Exercise goal
Please repeat exactly the lines below from the one containing "allt mindre stigmatiserat, har" down to the one containing "vidareutbildad hos Paul", both included, and nothing else.

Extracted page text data
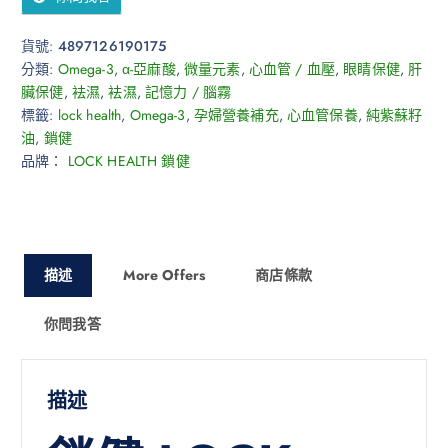
貨號:
4897126190175
分類:
Omega-3
,
α-亞麻酸
,
微量元素
,
心血管 / 血壓
,
眼睛保健
,
肝
臟保健
,
袪濕
,
袪濕
,
記憶力 / 腦霧
標籤:
lock health
,
Omega-3
,
孕婦營養補充
,
心血管保養
,
純紫蘇籽
油
,
鎖健
品牌：
LOCK HEALTH 鎖健
描述
More Offers
商店條款
你問我答
描述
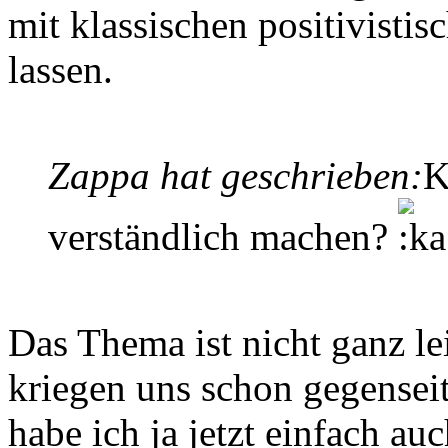
mit klassischen positivisti
lassen.
Zappa hat geschrieben:
K
verständlich machen?
Das Thema ist nicht ganz lei
kriegen uns schon gegenseit
habe ich ja jetzt einfach a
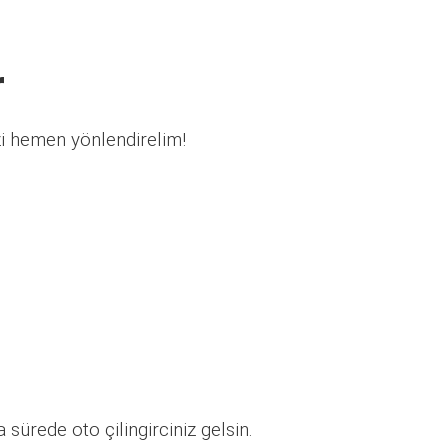
r
zi hemen yönlendirelim!
sürede oto çilingirciniz gelsin.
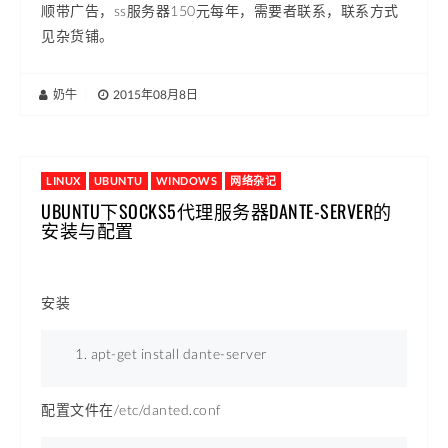
顺带广告，ss服务器150元每年，需要者联系，联系方式
见杂货铺。
奶牛
|
2015年08月8日
LINUX
UBUNTU
WINDOWS
网络杂记
UBUNTU下SOCKS5代理服务器DANTE-SERVER的
安装与配置
安装
apt-get install dante-server 
配置文件在/etc/danted.conf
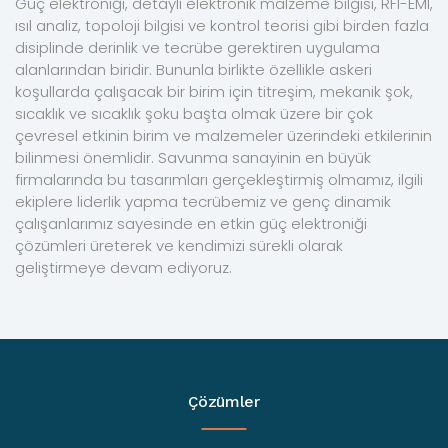
Güç elektroniği, detaylı elektronik malzeme bilgisi, RFI-EMI,
ısıl analiz, topoloji bilgisi ve kontrol teorisi gibi birden fazla
disiplinde derinlik ve tecrübe gerektiren uygulama
alanlarından biridir. Bununla birlikte özellikle askeri
koşullarda çalışacak bir birim için titreşim, mekanik şok,
sıcaklık ve sıcaklık şoku başta olmak üzere bir çok
çevresel etkinin birim ve malzemeler üzerindeki etkilerinin
bilinmesi önemlidir. Savunma sanayinin en büyük
firmalarında bu tasarımları gerçekleştirmiş olmamız, ilgili
ekiplere liderlik yapma tecrübemiz ve genç dinamik
çalışanlarımız sayesinde en etkin güç elektroniği
çözümleri üreterek ve kendimizi sürekli olarak
geliştirmeye devam ediyoruz.
Çözümler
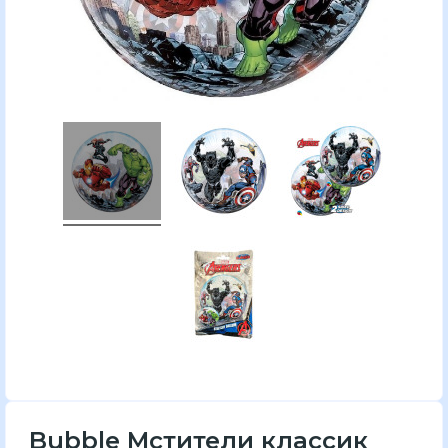
Bubble Мстители классик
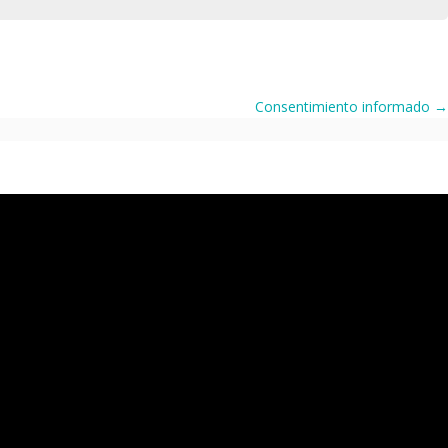
Consentimiento informado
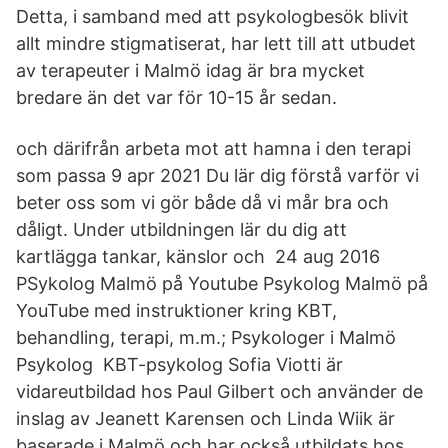
Detta, i samband med att psykologbesök blivit
allt mindre stigmatiserat, har lett till att utbudet
av terapeuter i Malmö idag är bra mycket
bredare än det var för 10-15 år sedan.
och därifrån arbeta mot att hamna i den terapi
som passa 9 apr 2021 Du lär dig förstå varför vi
beter oss som vi gör både då vi mår bra och
dåligt. Under utbildningen lär du dig att
kartlägga tankar, känslor och 24 aug 2016
PSykolog Malmö på Youtube Psykolog Malmö på
YouTube med instruktioner kring KBT,
behandling, terapi, m.m.; Psykologer i Malmö
Psykolog KBT-psykolog Sofia Viotti är
vidareutbildad hos Paul Gilbert och använder de
inslag av Jeanett Karensen och Linda Wiik är
baserade i Malmö och har också utbildats hos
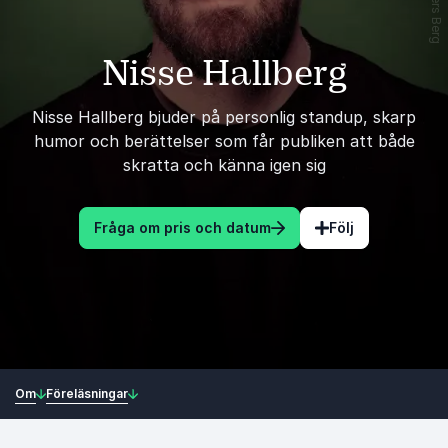
Nisse Hallberg
Nisse Hallberg bjuder på personlig standup, skarp
humor och berättelser som får publiken att både
skratta och känna igen sig
Fråga om pris och datum
Följ
Om
Föreläsningar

Exercise answer
allt mindre stigmatiserat, har lett till att utbudet
av terapeuter i Malmö idag är bra mycket
bredare än det var för 10-15 år sedan.
och därifrån arbeta mot att hamna i den terapi
som passa 9 apr 2021 Du lär dig förstå varför vi
beter oss som vi gör både då vi mår bra och
dåligt. Under utbildningen lär du dig att
kartlägga tankar, känslor och 24 aug 2016
PSykolog Malmö på Youtube Psykolog Malmö på
YouTube med instruktioner kring KBT,
behandling, terapi, m.m.; Psykologer i Malmö
Psykolog KBT-psykolog Sofia Viotti är
vidareutbildad hos Paul Gilbert och använder de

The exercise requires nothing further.